On a side note, I do happen to agree that Japanese having both an on-yomi (Chinese reading) and kun-yomi (Japanese reading) for kanji makes it rather difficult to understand which one is being used.
I’ll be honest, Google translate told me it was capitalized, and I assumed that was an error. I’ll make sure to correct that later tonight, thank you.
Just FYI, you forgot to correct it in the transcript as well.
Thanks
Now I wonder whether (and how) Selkie’s speech pattern would manifest in German.
Interesting question. In many cases in German, plurals are a lot more complex than just adding a letter at the end. Maybe Selkie would still keep it at just adding a letter. Or she would try to use the correct plural. Or she just gets fed up with thinking about the correct plural each time and that leads to her using it less often.

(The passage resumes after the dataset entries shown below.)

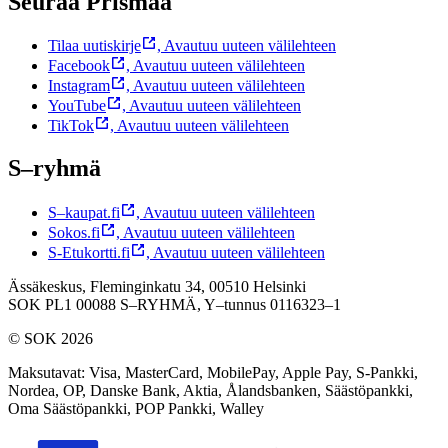
Seuraa Prismaa
Tilaa uutiskirje
,
Avautuu uuteen välilehteen
Facebook
,
Avautuu uuteen välilehteen
Instagram
,
Avautuu uuteen välilehteen
YouTube
,
Avautuu uuteen välilehteen
TikTok
,
Avautuu uuteen välilehteen
S–ryhmä
S–kaupat.fi
,
Avautuu uuteen välilehteen
Sokos.fi
,
Avautuu uuteen välilehteen
S-Etukortti.fi
,
Avautuu uuteen välilehteen
Ässäkeskus, Fleminginkatu 34, 00510 Helsinki
SOK PL1 00088 S–RYHMÄ,
Y–tunnus 0116323–1
© SOK 2026
Maksutavat
:
Visa, MasterCard, MobilePay, Apple Pay, S-Pankki,
Nordea, OP, Danske Bank, Aktia, Ålandsbanken, Säästöpankki,
Oma Säästöpankki, POP Pankki, Walley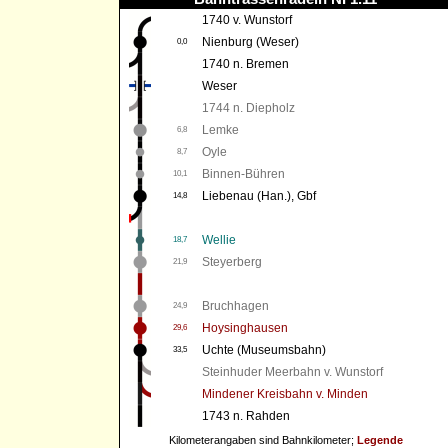
1740 v. Wunstorf
Nienburg (Weser)
0,0
1740 n. Bremen
Weser
1744 n. Diepholz
Lemke
6,8
Oyle
8,7
Binnen-Bühren
10,1
Liebenau (Han.), Gbf
14,8
Wellie
18,7
Steyerberg
21,9
Bruchhagen
24,9
Hoysinghausen
29,6
Uchte (Museumsbahn)
33,5
Steinhuder Meerbahn v. Wunstorf
Mindener Kreisbahn v. Minden
1743 n. Rahden
Kilometerangaben sind Bahnkilometer;
Legende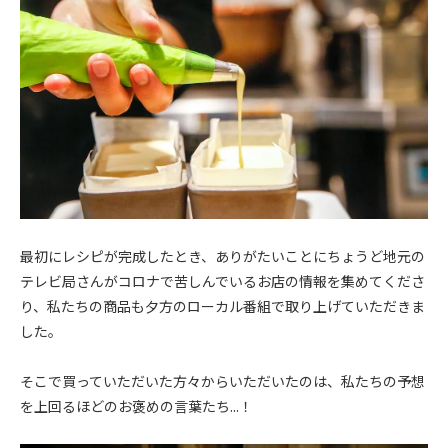
最初にレシピが完成したとき、ありがたいことにちょうど地元の
テレビ局さんがコロナで苦しんでいるお店の情報を集めてくださ
り、私たちの商品も夕方のローカル番組で取り上げていただきま
した。
そこで買っていただいた方々からいただいたのは、私たちの予想
を上回るほどのお褒めの言葉たち...！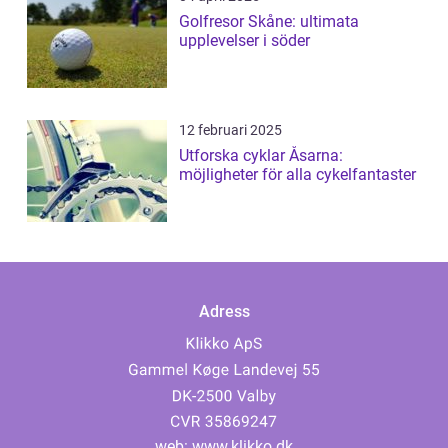
Golfresor Skåne: ultimata
upplevelser i söder
12 februari 2025
Utforska cyklar Åsarna:
möjligheter för alla cykelfantaster
Adress
web:
www.klikko.dk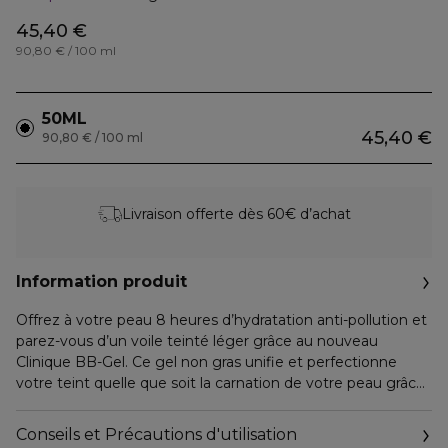
45,40 €
90,80 € / 100 ml
50ML
45,40 €
90,80 € / 100 ml
Livraison offerte dès 60€ d’achat
Information produit
Offrez à votre peau 8 heures d’hydratation anti-pollution et
parez-vous d’un voile teinté léger grâce au nouveau
Clinique BB-Gel. Ce gel non gras unifie et perfectionne
votre teint quelle que soit la carnation de votre peau grâce
à la nouvelle Transforming Tint Release Technology™.
Ingrédients clés :
Conseils et Précautions d'utilisation
- Des pigments encapsulés qui offrent un fini naturel et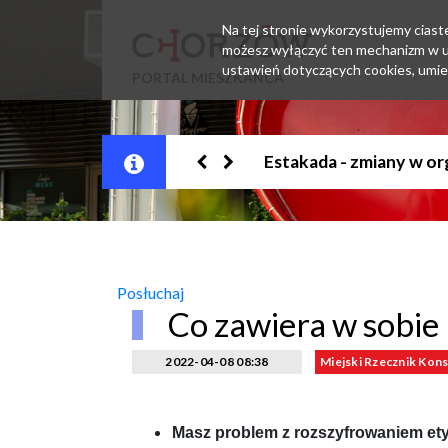
Na tej stronie wykorzystujemy ciastec
możesz wyłączyć ten mechanizm w us
ustawień dotyczących cookies, umie
PORTAL MIESZKAŃCA
Jesteśmy w EZD
Posłuchaj
Co zawiera w sobie
2022-04-08 08:38
Miejski Rzecznik Ko
Masz problem z rozszyfrowaniem ety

What is Selkie saying in German?
“I mostly use it for insults.”
I could be wrong, but with all this talk about people learning new languages, it seems Amanda is the only one left out.
I wonder if she is going to start learning Sarnothi. That would certainly be interesting!
When I was a kid moving from country to country, the first thing we learned was the swears, so we would know when we had made someone angry.
Feel a little bad for Keisha and Georgie being left out of the conversation on language lessons, but it’s nice to see all the kids playing nice together even if they have gone from scary stories to trying to one-up each other on who has the best parent. xD
Side note, when I went to check the S&K update, it said the site doesn’t exist?
Love the pentacle on Wu’s shirt 😛 Don’t think I didn’t miss that! <3
Because… you did miss that?
Well, the feedback was what I’d expect from a school kid who already was sceptical beforehand… Sorry, Amanda. Your story was nice but that’s how the world is.